Vessels gain solar endurance
Small autonomous solar marine vessels are growing in number thanks to military, oil and gas, and research sector demand. Liquid Robotics Wave Glider family, which combine wave power and solar energy to navigate the worlds oceans, together have logged over 1 million nautical miles. The latest version, the SV3, is a surfboard-shaped hydrokinetic vessel that measures 10×2 feet (3×0.6 m) on the surface, tows a 25 foot (7.6 m) umbilical cable, and supports a submerged 7×4 foot (2×1 m) glider, to which sensors and other electronic gear is mounted. Liquid Robotics now has a fleet of some 350 Wave Gliders, which have withstood dozens of typhoons and untold shark bites. The gliders have solar panels embedded into their decks that sport three 54 W panels soon to be bumped up to 60 W and battery backup capacity of up to 6.86 kWh, says Tim Ong, the Vice President of Mechanical Engineering for Liquid Robotics. Protected by five U.S. patents and 14 foreign patents, the vessel is continuously being redesigned at client request to carry more weight and generate more power, a curve set that theoretically has no upper limit, he says.
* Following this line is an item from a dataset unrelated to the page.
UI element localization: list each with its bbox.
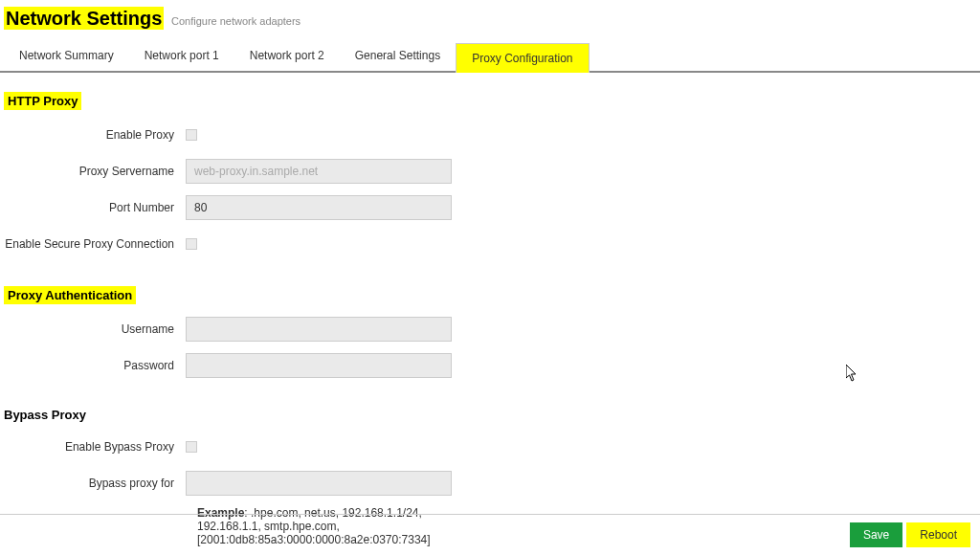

The solar panels and the batteries for the SV3 are manufactured to Liquid Robotics design by outside vendors, whom the company declines to identify. With a proprietary plastic facing, the panels are rigorously tested for thermal cycling, hail, wind and are even submerged for several weeks.
AUV salvage hunters
Another use of solar to power autonomous maritime vessels is the sea-cleaner project SeaVax, by Bluebird Marine Systems, based in the U.K., which is targeting the collection of floating plastic trash on the high seas. Still in development and touted as the worlds largest vacuum cleaner, SeaVax is a blue water cleanup ship that uses several stages of filtration to remove nets and bulkier plastic waste, and to filter plastic particles from the ocean gyre soups, according to Chris Close, the Project Director.
SeaVax is a trimaran outfitted with a hybrid solar and wind system to provide over 3.9 kW per metric ton of weight. The initial one year mission of the first full-scale vessel is to target the swirling mass of waste known as the North Pacific Subtropical Gyre (NPSG) or the Great Pacific Garbage Patch, roughly twice the size of Texas, describes Close. The vessel would be the first of a fleet that scoops up, grinds down the plastic, and delivers it to crew-operated bulk cargo ships.
Research for use at sea
Research on marine applications for solar is advancing at a rapid rate. One renowned research center that has served both is the Woods Hole Oceanographic Institution (WHOI), based in Cape Cod. The Commonwealth of Massachusetts awarded WHOI a five year, $5 million grant for the construction of research and test facilities for marine robotics including AUVs. WHOI AUV technology has already been spun out to three private companies, Hydroid LLC, Teledyne Webb Research, and Bluefin Robotics.